Feature GB123: Are there verb-adjunct (aka light-verb) constructions?

Description

Summary

A light-verb construction is a lexicalized complex predicate with two components: (1) a lexical stem which is not an inflected verb and (2) an inflectable verb, which is called the light verb. It is form-identical with a main verb, but used with a different meaning such that it ‘cannot be said to be predicating fully' (examples in English include give a sigh or take a plunge) (Butt 2003).

Items that can occur as lexical stems in light-verb constructions are: (1) nouns (e.g. do baby in Ivorian English or have sex in English for ‘to copulate’), (2) adjectives (e.g. make beautiful in English), (3) non-inflectable items such as ideophones (e.g. do ssss for ‘to make an ssss sound’), or (4) verbs borrowed from other languages that do not inflect in the target language.

Regular verbs cannot occur as lexical stems in light-verb constructions, in the Grambank definition. This makes light verb constructions different from serial verb constructions and verbal compounding, which involve a sequence of more than one verb. Another difference is that there is a predicate-argument relationship between the light verb and the other lexical stem (e.g. in do baby, baby is the object of do), while in serial verb constructions the verbs do not have a predicate-argument relationship between them since they instead describe a sequence of events.

Procedure

  1. Code 1 if verbs with a general meaning may combine with a non-verbal element to produce new verbal predicates. If this is not explicitly mentioned in the grammar's chapter on verbs, check example sentences or word lists.
  2. Code 0 if you do not find examples of new verbal predicates formed by a combination of a verb and a non-verbal element, or if all of these instances can be analyzed as serial verb constructions or verbal compounds.

Examples

Korafe-Yegha (ISO 639-3: kpr, Glottolog: kora1294)

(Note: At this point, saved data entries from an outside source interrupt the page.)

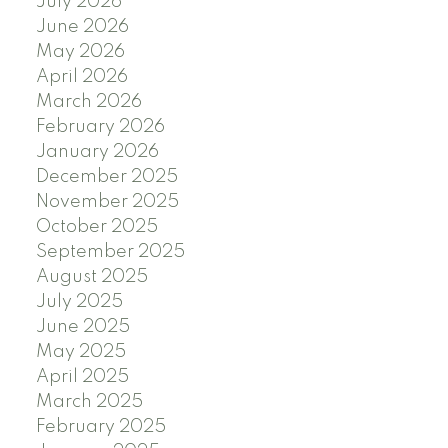
July 2026
June 2026
May 2026
April 2026
March 2026
February 2026
January 2026
December 2025
November 2025
October 2025
September 2025
August 2025
July 2025
June 2025
May 2025
April 2025
March 2025
February 2025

In Korafe-Yegha, nouns frequently combine with a generic verb to form new predicates. The generic verbs include meanings such as ‘do’, ‘say’, ‘see’, ‘hit’, ‘spear’, ‘do again’, ‘hold’, ‘get’ (Farr 1999: 63–66). Korafe-Yegha is coded 1.

boare de        tattoo hit            ‘tattoo (someone)’
ambe de         sago hit              ‘process sago’
jinogu tam bu   swoon find            ‘swoon’
ata gae         foot spear            ‘spear/sting foot’
bairobo bu      choice of catch get   ‘get first pick of catch’
buri dighi      tether tie            ‘tether’
uvu mindi       liquid consume        ‘drink’
oka bambu       fish get              ‘catch fish’

Mandarin Chinese (ISO 693-3: cmn, Glottolog: mand1415)

Butt (2003: 9–10) describes one construction in Mandarin as a light verb which, however, is not a light verb construction by the definition in Grambank. It would instead be counted as an example of verb compounding ("lexicalized, often non-compositional, constructions which combine two or more verb stems" according to GB122). Languages where the only examples of potential light verb constructions are of this kind should be coded 0.

关掉 
guān  diào
close fall
‘to switch off (a light)’ (Butt 2003: 10)

关上
guān  shàng
close ascend
‘to close (a door)’ (Butt 2003: 10)

Further reading

Anderson, Gregory D. 2011. Auxiliary verb constructions (and other complex predicate types): A functional–constructional overview. Language and Linguistics Compass 5. 795–828.

Butt, Miriam. 2003. The light verb jungle: Still hacking away. Harvard Working Papers in Linguistics 9. 1–49.

Seiss, Melanie. 2009. On the difference between auxiliaries, serial verbs and light verbs. In Miriam Butt & Tracy Holloway King (eds), Proceedings of the LFG09 Conference, 501–519. Stanford, CA: CSLI Publications.

References

Anderson, Gregory D. 2011. Auxiliary verb constructions (and other complex predicate types): A functional-constructional overview. Language and Linguistics Compass 5. 795–828.

Butt, Miriam. 2003. The light verb jungle. Harvard Working Papers in Linguistics 9. 1–49.

Farr, Cynthia J. M. 1999. The interface between syntax and discourse in Korafe: A Papuan language of Papua New Guinea. (Pacific Linguistics: Series C, 148.) Canberra: Research School of Pacific and Asian Studies, Australian National University.